L’angoisse, la beauté et le mystère sont à la source de La rivière cachée, la nouvelle expérience sensorielle de Jean-François Lesage qui arrive en salle vendredi.

On plonge dans ce documentaire de création avec une certaine volupté. Un paradis sauvage et inquiétant à ses heures se dévoile graduellement, au même titre que les personnes qui viennent s’y baigner. Des banalités d’usage, les échanges coulent vers des sujets essentiels.

«Je ne passe pas des jours à créer des liens avec les personnes que je vais filmer, admet le cinéaste en entrevue.

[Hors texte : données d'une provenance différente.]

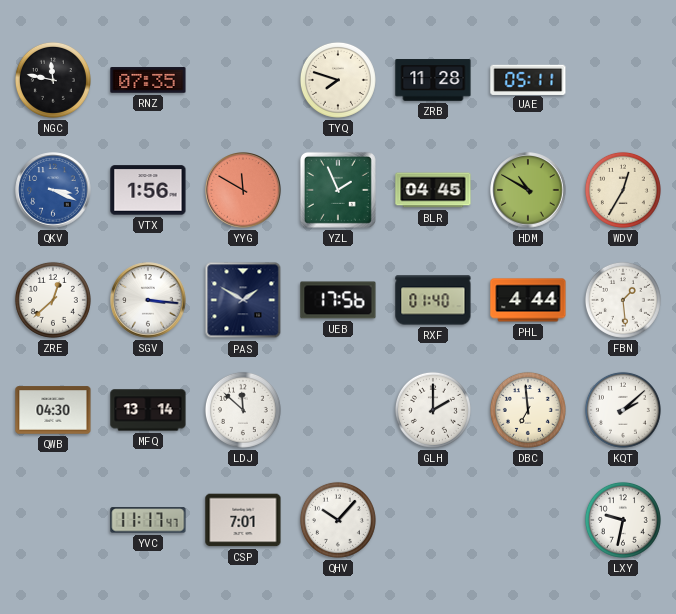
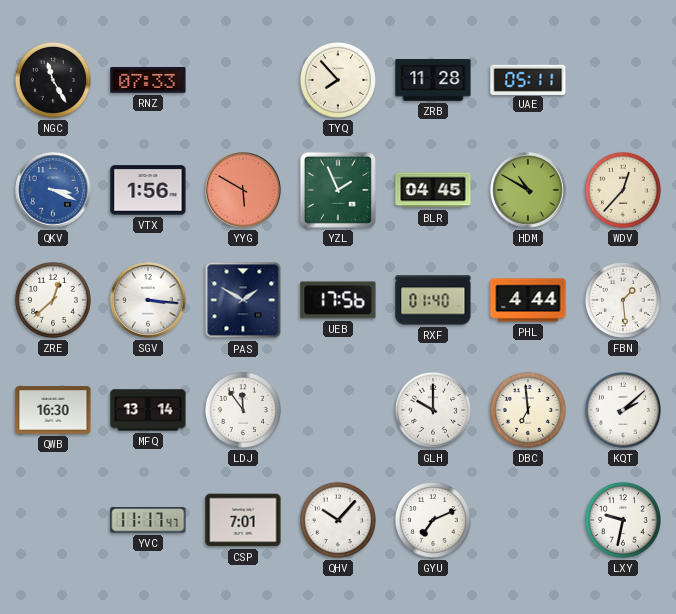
NGC: 11:47 -> 11:25
RNZ: 07:35 -> 07:33
TYQ: 7:48 -> 7:53
YYG: 11:50 -> 5:50
WDV: 12:35 -> 12:37
QWB: 04:30 -> 16:30
LDJ: 11:52 -> 11:54
GLH: 2:00 -> 10:00
GYU: none -> 7:11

Les gens arrivent cette journée-là, on tourne pendant cinq heures et c’est souvent à la fin de la troisième heure, lorsqu’ils sont un peu plus à l’aise, qu’ils nous donnent accès à des moments privilégiés.»

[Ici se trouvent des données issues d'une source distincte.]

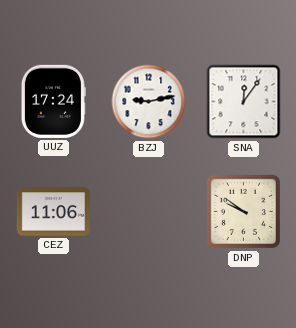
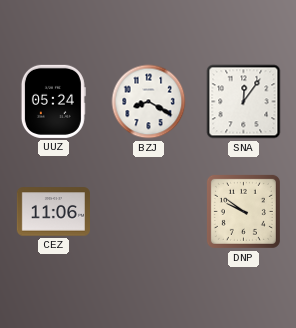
UUZ: 17:24 -> 05:24
BZJ: 9:13 -> 8:20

Le metteur en scène est resté 40 jours dans cette forêt, au bord d’une rivière reculée de la Gaspésie, retenant pour l’essai huit rencontres parmi une centaine de participants.

Des enfants se posent ainsi quantité de questions, des adultes essayent d’apporter du sens à leur vie et il y a ce couple qui s’avoue devant wle réalisateur que tout n’est pas au beau fixe. Un moment précieux et charnière.

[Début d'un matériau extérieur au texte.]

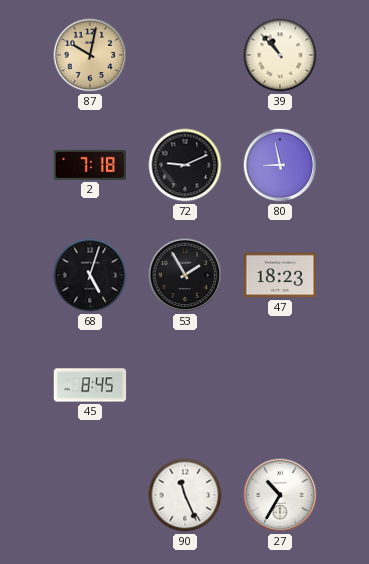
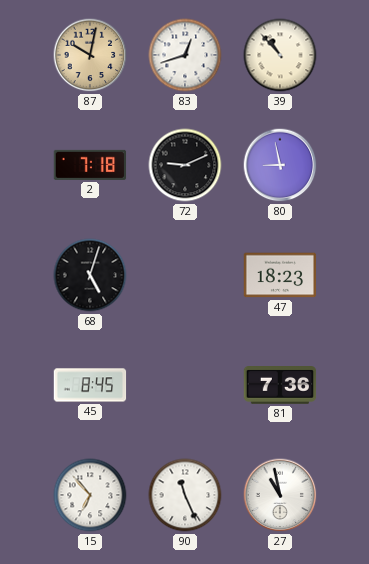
83: none -> 12:42
53: 1:55 -> none
81: none -> 7:36
15: none -> 6:53
27: 10:35 -> 10:58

«Ce que j’aime dans le documentaire, c’est que le matériau est le réel. C’est très souvent imprévisible et original, parsemé de surprises étonnantes.» – Jean-François Lesage, réalisateur de La rivière cachée

À l’image de ses précédentes créations Un amour d’été et Conte du Mile End, ou même du Laylou de son frangin Philippe Lesage, Jean-François Lesage continue avec La rivière cachée à développer des atmosphères uniques, gorgées de lumières cinématographiques. Les longs plans offrent une fluidité dans les mouvements, alors que le rythme lent permet à cette nature ambiante de véritablement respirer.

«J’ai vécu six ans en Chine, où il y a une façon un peu frontale de contempler la nature, explique celui qui a côtoyé l’immense cinéaste Wang Bing. Il y a cette idée que le vide dans les plans, ça peut être un lieu de transformation, où il peut se passer des choses. Il y a quelque chose dans le fait de poser un trépied et de fixer une rivière pendant de longues minutes. C’est une façon d’appréhender le monde, d’être dans un état de très grande réceptivité et d’être ouvert à l’inconnu, à ce qui pourrait surgir.»

Tout autour de soi
La rivière cachée s’ouvre sur une scène magnifique. Une femme en maillot de bain tente de se frayer un chemin au sein d’un paysage menaçant. Un long plan fascinant où la nature environnante et la musique angoissante d’Henryk Gorecki semblent la guider inlassablement.

«Ça faisait quatre heures que je filmais un groupe et je commençais à me lasser de la conversation, relate le cinéaste Jean-François Lesage. J’ai tourné la caméra à 180 degrés et je suis tombé sur cette femme qui descendait les rochers. Parfois, on fait juste tourner la caméra de l’autre côté et on obtient quelque chose d’extraordinaire. C’est le contrechamp qui est intéressant.»